In global society, cultural and ethnic diversity is a phenomenon used by social theorists since many decades. Theorists illustrates different contact situations and/or explanations for the presence or absence of conflict between different ethnic groups (Schermerhorn 1970). Multiculturalism is recognised by policy makers, social commentators, academics and the general public in certain countries.

In theoretical literature, there are many ways to define multiculturalism. This phrase used to define many cultures and learning to get on with one another with mutual respect. Multiculturalism stresses the importance of different cultures, races, and ethnicities (Asumah, 2002). It basically refers to a policy developed in the '70s by Australian governments looking for a way of replacing assimilationist policies. It was based on the .belief that society would work better if people felt their cultural beliefs were respected and that they did not have to abandon their values to be considered good Australians. Multiculturalism is a belief or policy that endorses the principle of cultural diversity and supports the right of different cultural and ethnic groups to retain distinctive cultural identities. It has often been criticized for being too symbolic and not politically radical enough in challenging racism. It is the principle that several different cultures (rather than one national culture) can coexist peacefully and equitably in a single country.
Studies have demonstrated that the word "multicultural" refers to the existence of linguistically, culturally and ethnically diverse segments in the population of a society or State. It signifies a perception that such uniqueness has some social significance-primarily because of perceived cultural variances though these are frequently related with forms of structural discrepancy. The precise ethnic groupings which exist in a State, the significance of ethnicity for social participation in societal institutions and the processes through which ethnic differentiation is constructed and maintained may differ significantly between individual States, and over time. Multiculturalism is not restricted to political doctrine with a programmatic content or an idealistic school with a distinctive theory of human in the world but it can be understood with respect of visualizing human life. It is sometimes misunderstood by its advocates and challengers and therefore it must be reviewed carefully through deep understanding. The philosophies of multiculturalism designate that human beings are culturally entrenched so that they become adult and learn cultural code of ethics in highly organized society. In this way, people can have systematic life and they learn to develop strong social relations in terms of a culturally derived system. It does not specify that they restrict to particular culture and they are powerless to rise above its categories of thought and values but multiculturalism allow them to develop good personality, through customs and morals they have inherited and accepted or thoughtfully reviewed or they have wilfully accepted in cultural system.
The ideological-normative practice of multiculturalism creates the utmost level of argument since it is the basis for political action.
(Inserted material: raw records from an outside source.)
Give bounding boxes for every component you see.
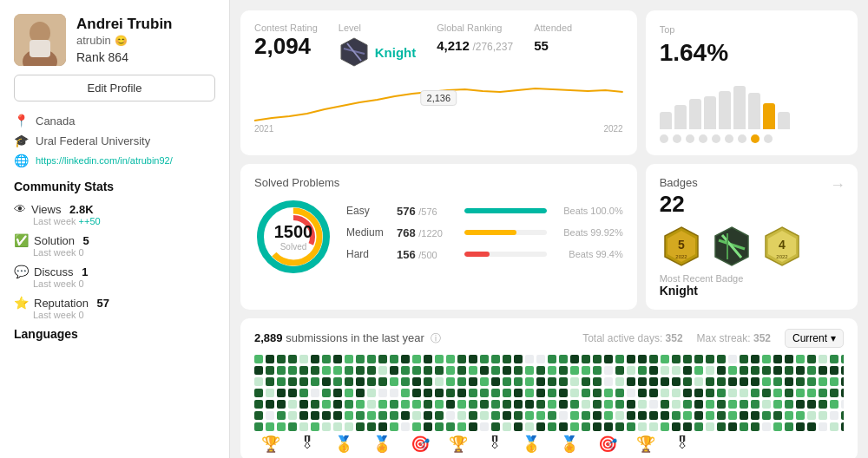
heatmap-cell[interactable] <box>627 355 635 363</box>
heatmap-cell[interactable] <box>830 411 838 420</box>
heatmap-cell[interactable] <box>615 422 624 431</box>
heatmap-cell[interactable] <box>796 422 805 431</box>
heatmap-cell[interactable] <box>401 377 410 386</box>
heatmap-cell[interactable] <box>615 377 624 386</box>
heatmap-cell[interactable] <box>367 355 376 363</box>
heatmap-cell[interactable] <box>299 366 308 375</box>
heatmap-cell[interactable] <box>536 355 545 363</box>
heatmap-cell[interactable] <box>582 377 590 386</box>
heatmap-cell[interactable] <box>604 355 613 363</box>
heatmap-cell[interactable] <box>480 366 489 375</box>
heatmap-cell[interactable] <box>830 422 838 431</box>
heatmap-cell[interactable] <box>299 389 308 397</box>
heatmap-cell[interactable] <box>672 366 681 375</box>
heatmap-cell[interactable] <box>807 377 816 386</box>
heatmap-cell[interactable] <box>773 366 782 375</box>
heatmap-cell[interactable] <box>773 422 782 431</box>
heatmap-cell[interactable] <box>424 355 432 363</box>
heatmap-cell[interactable] <box>717 411 726 420</box>
heatmap-cell[interactable] <box>254 389 263 397</box>
heatmap-cell[interactable] <box>322 400 331 409</box>
heatmap-cell[interactable] <box>796 355 805 363</box>
heatmap-cell[interactable] <box>762 400 771 409</box>
heatmap-cell[interactable] <box>503 366 511 375</box>
heatmap-cell[interactable] <box>277 422 286 431</box>
heatmap-cell[interactable] <box>378 422 387 431</box>
heatmap-cell[interactable] <box>491 377 500 386</box>
heatmap-cell[interactable] <box>277 355 286 363</box>
heatmap-cell[interactable] <box>480 422 489 431</box>
heatmap-cell[interactable] <box>277 411 286 420</box>
heatmap-cell[interactable] <box>514 377 523 386</box>
heatmap-cell[interactable] <box>480 377 489 386</box>
heatmap-cell[interactable] <box>378 377 387 386</box>
heatmap-cell[interactable] <box>322 411 331 420</box>
heatmap-cell[interactable] <box>548 411 556 420</box>
heatmap-cell[interactable] <box>548 355 556 363</box>
heatmap-cell[interactable] <box>525 355 534 363</box>
heatmap-badge[interactable]: 🥇 <box>334 435 353 454</box>
heatmap-cell[interactable] <box>503 389 511 397</box>
heatmap-cell[interactable] <box>254 411 263 420</box>
heatmap-cell[interactable] <box>424 389 432 397</box>
heatmap-cell[interactable] <box>356 411 365 420</box>
heatmap-cell[interactable] <box>694 411 703 420</box>
heatmap-cell[interactable] <box>830 377 838 386</box>
heatmap-cell[interactable] <box>491 422 500 431</box>
heatmap-cell[interactable] <box>254 355 263 363</box>
heatmap-cell[interactable] <box>627 411 635 420</box>
current-button[interactable]: Current ▾ <box>785 329 844 348</box>
heatmap-cell[interactable] <box>672 377 681 386</box>
heatmap-cell[interactable] <box>672 389 681 397</box>
heatmap-cell[interactable] <box>582 411 590 420</box>
heatmap-cell[interactable] <box>457 377 466 386</box>
heatmap-cell[interactable] <box>582 355 590 363</box>
heatmap-cell[interactable] <box>356 422 365 431</box>
heatmap-cell[interactable] <box>525 422 534 431</box>
heatmap-cell[interactable] <box>706 389 714 397</box>
heatmap-cell[interactable] <box>311 355 319 363</box>
heatmap-cell[interactable] <box>446 355 455 363</box>
heatmap-cell[interactable] <box>401 400 410 409</box>
heatmap-cell[interactable] <box>740 377 748 386</box>
heatmap-cell[interactable] <box>728 411 737 420</box>
heatmap-cell[interactable] <box>491 366 500 375</box>
heatmap-cell[interactable] <box>446 377 455 386</box>
heatmap-cell[interactable] <box>288 411 297 420</box>
heatmap-cell[interactable] <box>638 422 647 431</box>
heatmap-cell[interactable] <box>807 389 816 397</box>
heatmap-cell[interactable] <box>266 355 274 363</box>
heatmap-cell[interactable] <box>819 400 827 409</box>
heatmap-cell[interactable] <box>254 400 263 409</box>
heatmap-cell[interactable] <box>412 355 421 363</box>
heatmap-badge[interactable]: 🎖 <box>487 435 503 454</box>
heatmap-cell[interactable] <box>559 411 568 420</box>
heatmap-cell[interactable] <box>559 355 568 363</box>
heatmap-cell[interactable] <box>773 355 782 363</box>
heatmap-cell[interactable] <box>773 400 782 409</box>
heatmap-cell[interactable] <box>367 366 376 375</box>
heatmap-cell[interactable] <box>536 422 545 431</box>
heatmap-cell[interactable] <box>796 389 805 397</box>
heatmap-cell[interactable] <box>819 377 827 386</box>
heatmap-cell[interactable] <box>841 422 844 431</box>
heatmap-cell[interactable] <box>627 389 635 397</box>
heatmap-cell[interactable] <box>762 389 771 397</box>
heatmap-cell[interactable] <box>717 400 726 409</box>
heatmap-cell[interactable] <box>559 400 568 409</box>
heatmap-cell[interactable] <box>649 377 658 386</box>
heatmap-cell[interactable] <box>604 411 613 420</box>
heatmap-cell[interactable] <box>615 400 624 409</box>
heatmap-cell[interactable] <box>288 377 297 386</box>
heatmap-cell[interactable] <box>333 411 342 420</box>
heatmap-cell[interactable] <box>378 411 387 420</box>
heatmap-cell[interactable] <box>457 389 466 397</box>
heatmap-cell[interactable] <box>469 389 477 397</box>
heatmap-cell[interactable] <box>525 400 534 409</box>
heatmap-cell[interactable] <box>593 422 602 431</box>
heatmap-cell[interactable] <box>785 389 793 397</box>
heatmap-cell[interactable] <box>367 389 376 397</box>
heatmap-cell[interactable] <box>491 389 500 397</box>
heatmap-cell[interactable] <box>773 377 782 386</box>
heatmap-cell[interactable] <box>807 422 816 431</box>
Furthermore, it is one where the limited implementation of explicit multicultural programs and policies means that there is a limited range of empirical evidence available on their operation and outcome. The ideological-normative usage of multiculturalism establishes a specific focus towards the management and organisation of governmental responses to ethnic multiplicity. These alternatives constitute a continuum from assimilationism to differencialism, the extreme forms of which are exclusion, apartheid, " ethnic cleansing" and genocide. While assimilationism views the significance of ethnic or cultural differences as transitory and disappearing over time as a result of full political, cultural and social incorporation of minority groups into the nation, differentialism does not imagine or consider possible such an integration.
Theoretical literature denotes that multiculturalism recognises the existence of ethnic diversity and ensuring the rights of individuals to maintain their culture with full access to, participation in, and adhesion to, constitutional principles and commonly shared values prevailing in the society. By acknowledging the rights of individuals and groups and ensuring their equitable access to society, supporters of multiculturalism also maintain that such a policy benefits both individuals and the larger society by reducing pressures for social conflicts based on disadvantage and inequality. They also argue that multiculturalism is an enhancement for the society as a whole. In Australia, there is the further argument that cultural diversity offers an important national resource for foreign economic, political and cultural relations. This benevolent view describes multiculturalism as the theory that it is beneficial to a society to maintain more than one culture within its structure (Macquarie 1985). Koleth in Australia stated that Multiculturalism has served a variety of goals over the years, including, the pursuit of social justice, the recognition of identities and appreciation of diversity, the integration of migrants, nation building, and attempts to achieve and maintain social cohesion. Theorists stated that multiculturalism is assumed as a social compact that involves power and wealth sharing between different ethno-cultural groups. Such compact is usually based on equivalence of status and opportunity of different ethno-cultural grouping. It usually consists of a complex set of agreed national values and goals, normative and structural systems as well as policy.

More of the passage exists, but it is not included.